3. Secondo il giudice “la psicoanalisi, quale quella riferibile alla condotta della ricorrente, è pur sempre una psicoterapia che si distingue dalle altre per i metodi usati per rimuovere disturbi mentali, emotivi e comportamentali”. Si tratta di un passo molto importante al fine di delineare il senso di questa sentenza che può apparire ad una prima lettura superficiale determinante nel collocare la psicoanalisi nella categoria regolamentata della psicoterapia, ma che ad una lettura più attenta dimostra di riferirsi alla “psicoanalisi, quale quella riferibile alla condotta della ricorrente”, condotta sulla quale il testo della motivazione appare alquanto laconico e quindi non consente di esprimere commenti né tanto meno pareri. In sintesi, la sentenza si riferisce non alla psicoanalisi tout court, ma a quella psicoanalisi che dal dibattimento è risultata al giudice essere praticata dall’imputata.

4. Più avanti però, la stessa frase riporta il passo seguente che sembra contraddire la riserva di cui sopra: “… posto che l’attività dello psicoanalista non è annoverabile fra quelle libere previste dall’articolo 2231 c.c. ma necessita di particolare abilitazione statale”. E ancora: “né può ritenersi che il ‘ metodo del colloquio ’ non rientri in una vera e propria forma di terapia, tipico atto della professione medica, di guisa non v’è dubbio che tale metodica, collegata funzionalmente alla cennata psicoanalisi, rappresenti una attività diretta alla guarigione da vere e proprie malattie (ad esempio l’anoressia) il che la inquadra nella professione medica…”. Queste affermazioni, scevre di adeguate argomentazioni, stupiscono in quanto suggeriscono che il semplice colloquio sia un “metodo di guarigione” riservato addirittura ai medici! D’ora in poi ai non medici verrà forse proibito colloquiare con metodo? Ma l’inquadramento giuridico di una disciplina non dovrebbe poggiare su basi teoriche chiare ed univoche inerenti a quella stessa disciplina? Come può un giudice, sprovvisto di adeguata conoscenza in materia, tranciare su di una questione che un secolo di controversie da parte di eminenti studiosi non sono riuscite a risolvere?
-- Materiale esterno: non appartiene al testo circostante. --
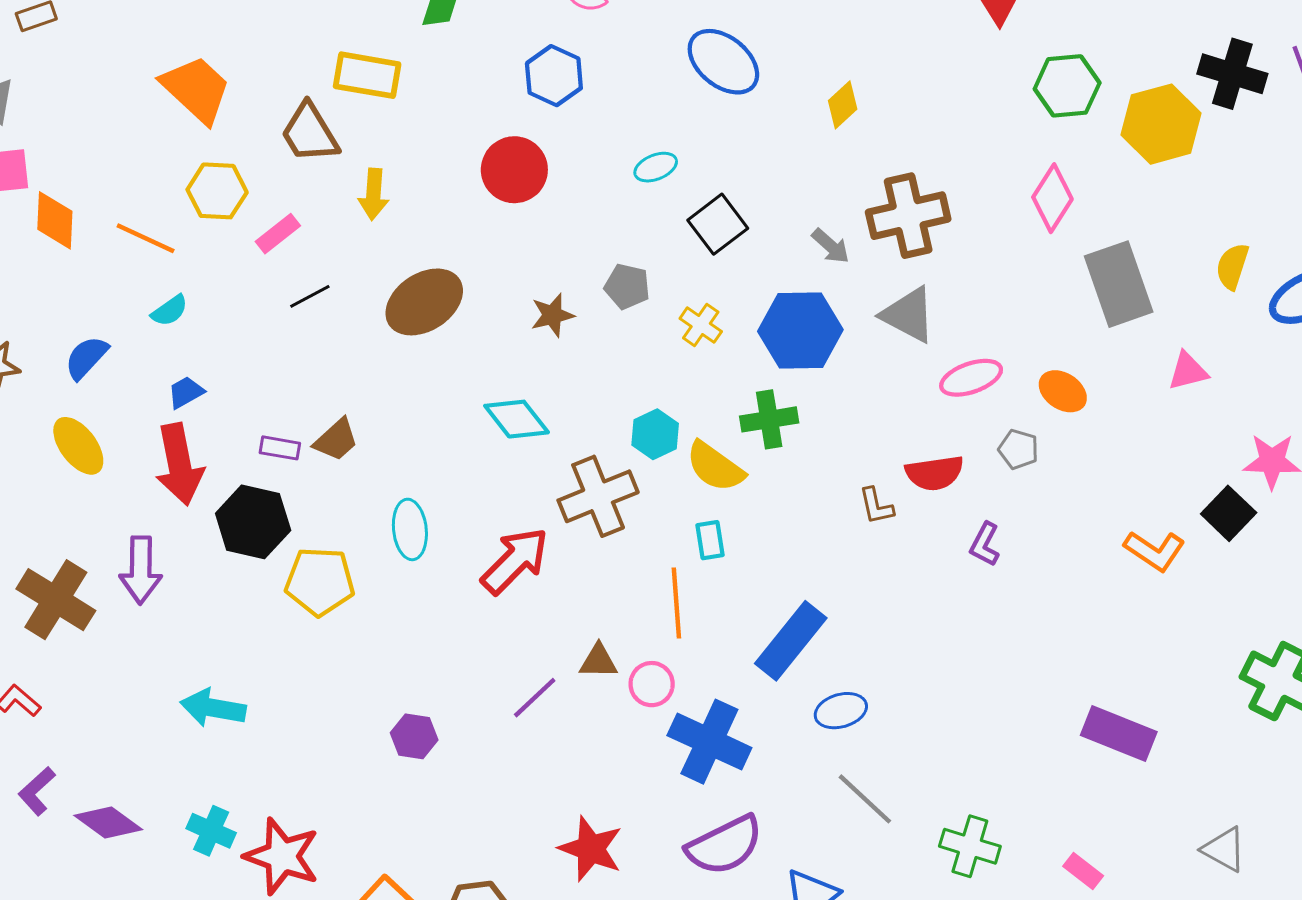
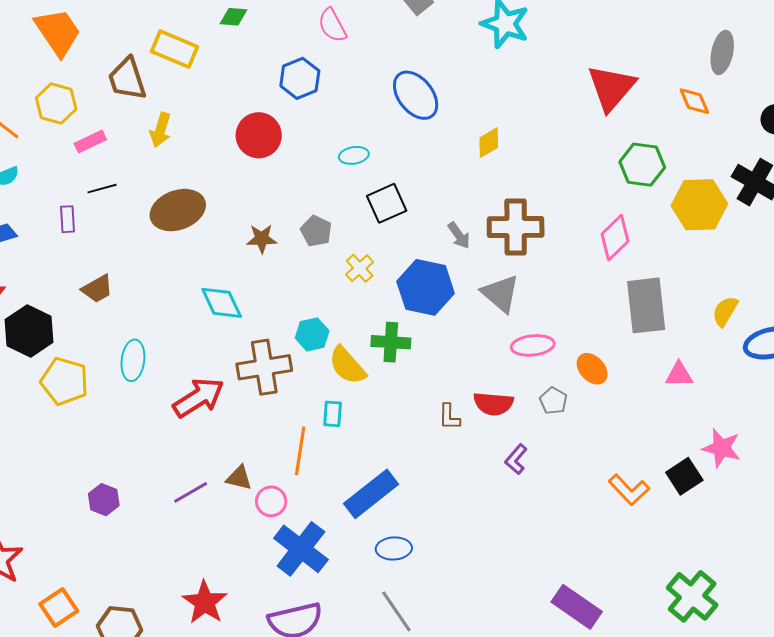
purple rectangle: (280, 448) -> (68, 219), moved, turned 64

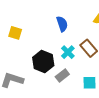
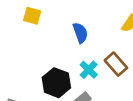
yellow square: (15, 33) -> (32, 16), moved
Alla luce di tali considerazioni, più che al reato di abuso della professione di psicoterapeuta questa sentenza sembra riferirsi ad un reato di opinione: quella opinione di chi ritiene, in accordo con una intera comunità scientifica, che la psicoanalisi non persegue i fini della e non è assimilabile alla psicoterapia. Che una controversia culturale debba scomodare le aule di giustizia per colpa della malafede e del comportamento inquisitorio di una corporazione, quella dell’Ordine, frustrata per la propria inutilità sociale, è una vergogna purtroppo significativa del declino della democrazia italiana.

Note

Nota 1 (torna al testo). Vedi per esempio il blog: http://nicolapiccinini.it/cassazione-colloquio-psicoanalisi-psicoterapia/2011/05/

Nota 2 (torna al testo). E. Sanavio, C. Cornoldi, Psicologia clinica, Il mulino, Bologna 2001 p.159/161.